Prompt:
Write each line exactly as it stands, from the line containing "Canvas work" through the end of the data.

Start of Records for the exercise

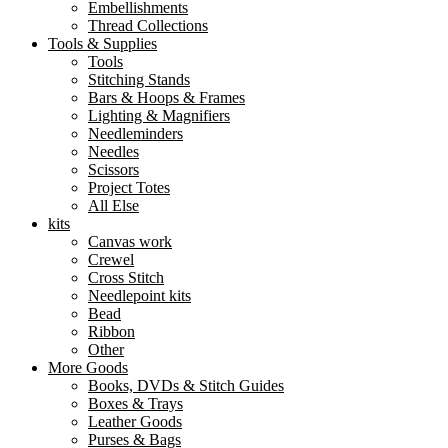
Embellishments
Thread Collections
Tools & Supplies
Tools
Stitching Stands
Bars & Hoops & Frames
Lighting & Magnifiers
Needleminders
Needles
Scissors
Project Totes
All Else
kits
Canvas work
Crewel
Cross Stitch
Needlepoint kits
Bead
Ribbon
Other
More Goods
Books, DVDs & Stitch Guides
Boxes & Trays
Leather Goods
Purses & Bags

End of Records for the exercise

Answer:
Canvas work
Crewel
Cross Stitch
Needlepoint kits
Bead
Ribbon
Other
More Goods
Books, DVDs & Stitch Guides
Boxes & Trays
Leather Goods
Purses & Bags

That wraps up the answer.